When asked about how EBD could improve upon sabirnetug’s existing oligomer selectivity, Doherty emphasized that the benefit is not only higher brain exposure but also potentially broader distribution because transferrin receptors are located on capillaries throughout the brain, which could influence where antibodies enter brain tissue relative to non-carrier antibodies.
Siemers added that JCR’s technology has been used in a Japan-approved therapy (IZCARGO) and said JCR observed little anemia in its clinical experience, which he suggested may relate to the specific transferrin receptor epitope being targeted. He noted Acumen’s 24-hour primate findings were consistent with that pattern.
Financial results and recent private placement
Chief Financial Officer Matt Zuga said Acumen ended 2025 with $116.9 million in cash and marketable securities, which management expects will fund current clinical and operational activities into early 2027. Full-year 2025 R&D expense was $104.9 million, rising from the prior year mainly due to increased manufacturing and materials for ALTITUDE-AD as well as personnel costs and EBD research expenses. G&A expense was $18.9 million, decreasing primarily due to reductions in recruiting, corporate insurance, and consulting costs.
The company reported a loss from operations and a net loss of $121.3 million for 2025.
Zuga also highlighted a financing completed after year-end. On March 16, 2026, Acumen closed a private placement that grossed $35.75 million before minimal offering expenses. Management said proceeds are expected to primarily support the EBD program, including preclinical development work toward nominating a lead clinical candidate, as well as working capital and general corporate purposes.
Phase 3 thinking and safety differentiation themes
In discussing potential next steps if ALTITUDE-AD is positive, Doherty said Acumen’s “base case” is that one additional Phase 3 study with a design similar to ALTITUDE-AD, but in a larger population, could be sufficient to support a biologics license application for early Alzheimer’s disease. He said the company has had interactions with the FDA that inform that view, while noting that decisions will ultimately be data-driven.
Siemers also discussed safety considerations in the broader amyloid-targeting field, focusing on ARIA and the distinction between asymptomatic radiographic findings and rare serious events. He noted sabirnetug is an IgG2 antibody, while certain approved drugs are IgG1 antibodies, and said the company will assess at readout whether that difference affects outcomes.
Acumen reiterated that it expects ALTITUDE-AD results late in 2026 and said it plans to continue presenting elements of its growing EBD preclinical dataset at future scientific meetings as development progresses.
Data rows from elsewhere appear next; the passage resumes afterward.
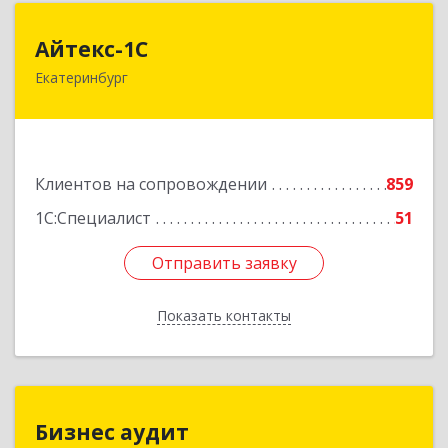
Айтекс-1С
Айтекс-1С
Екатеринбург
620041, Свердловская обл, Екатеринбург г,
Маяковского ул, дом № 25А, оф.1206
Подробнее
Клиентов на сопровождении
859
1С:Специалист
51
Отправить заявку
Отправить заявку
Показать контакты
Назад
Бизнес аудит
Бизнес аудит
About Acumen Pharmaceuticals (NASDAQ:ABOS)
Acumen Pharmaceuticals, Inc is a clinical-stage biopharmaceutical company focused on the discovery and development of oral small molecule therapies for neurodegenerative diseases. Leveraging a proprietary drug discovery platform that integrates chemoproteomics, high-throughput screening and computational chemistry, the company seeks to identify and optimize compounds that selectively modulate pathological protein aggregation. Its approach is designed to address the underlying biology of conditions such as Alzheimer’s disease, Parkinson’s disease, amyotrophic lateral sclerosis and related proteinopathies.
The company’s pipeline comprises multiple lead candidates at various stages of preclinical and early clinical development.